──────── LISTED RECORDS

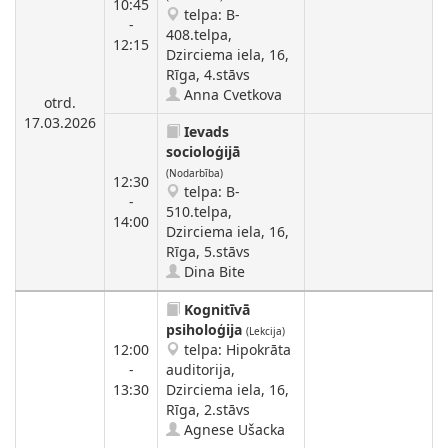
10:45
telpa: B-
-
408.telpa,
12:15
Dzirciema iela, 16,
Rīga, 4.stāvs
Anna Cvetkova
otrd.
17.03.2026
Ievads
socioloģijā
(Nodarbība)
12:30
telpa: B-
-
510.telpa,
14:00
Dzirciema iela, 16,
Rīga, 5.stāvs
Dina Bite
Kognitīvā
psiholoģija
(Lekcija)
12:00
telpa: Hipokrāta
-
auditorija,
13:30
Dzirciema iela, 16,
Rīga, 2.stāvs
Agnese Ušacka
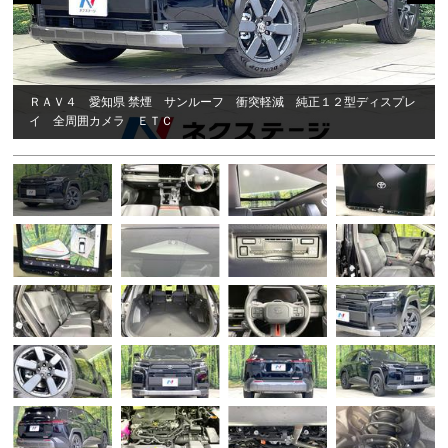
ＲＡＶ４ 愛知県 禁煙 サンルーフ 衝突軽減 純正１２型ディスプレ
イ 全周囲カメラ ＥＴＣ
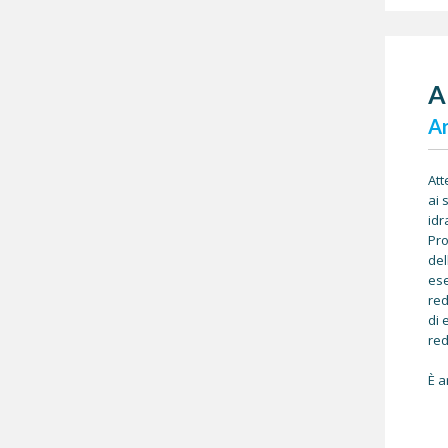
A
Ar
Att
ai 
idr
Pro
del
ese
red
di 
red
È a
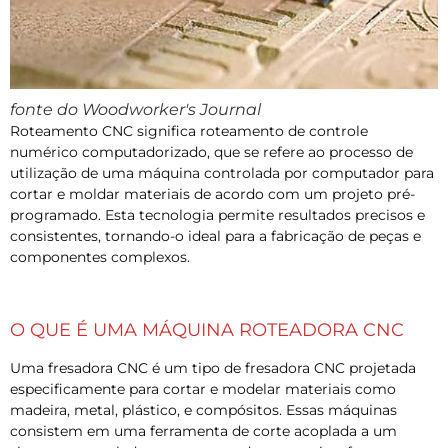
fonte do Woodworker's Journal
Roteamento CNC significa roteamento de controle
numérico computadorizado, que se refere ao processo de
utilização de uma máquina controlada por computador para
cortar e moldar materiais de acordo com um projeto pré-
programado. Esta tecnologia permite resultados precisos e
consistentes, tornando-o ideal para a fabricação de peças e
componentes complexos.
O QUE É UMA MÁQUINA ROTEADORA CNC
Uma fresadora CNC é um tipo de fresadora CNC projetada
especificamente para cortar e modelar materiais como
madeira, metal, plástico, e compósitos. Essas máquinas
consistem em uma ferramenta de corte acoplada a um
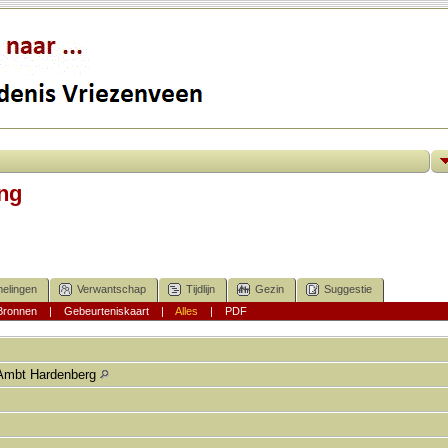
ng
elingen
Verwantschap
Tijdlijn
Gezin
Suggestie
Bronnen
|
Gebeurteniskaart
|
Alles
|
PDF
Ambt Hardenberg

────────────────

#### ABOUT THIS EXERCISE:
Both ends included, copy the lines from the one holding "utilização de uma" to the last line of the entries exactly, with all pictures left out.

#### ANSWER TO THIS EXERCISE:
utilização de uma máquina controlada por computador para
cortar e moldar materiais de acordo com um projeto pré-
programado. Esta tecnologia permite resultados precisos e
consistentes, tornando-o ideal para a fabricação de peças e
componentes complexos.
O QUE É UMA MÁQUINA ROTEADORA CNC
Uma fresadora CNC é um tipo de fresadora CNC projetada
especificamente para cortar e modelar materiais como
madeira, metal, plástico, e compósitos. Essas máquinas
consistem em uma ferramenta de corte acoplada a um
ng
elingen
Verwantschap
Tijdlijn
Gezin
Suggestie
Bronnen
|
Gebeurteniskaart
|
Alles
|
PDF
Ambt Hardenberg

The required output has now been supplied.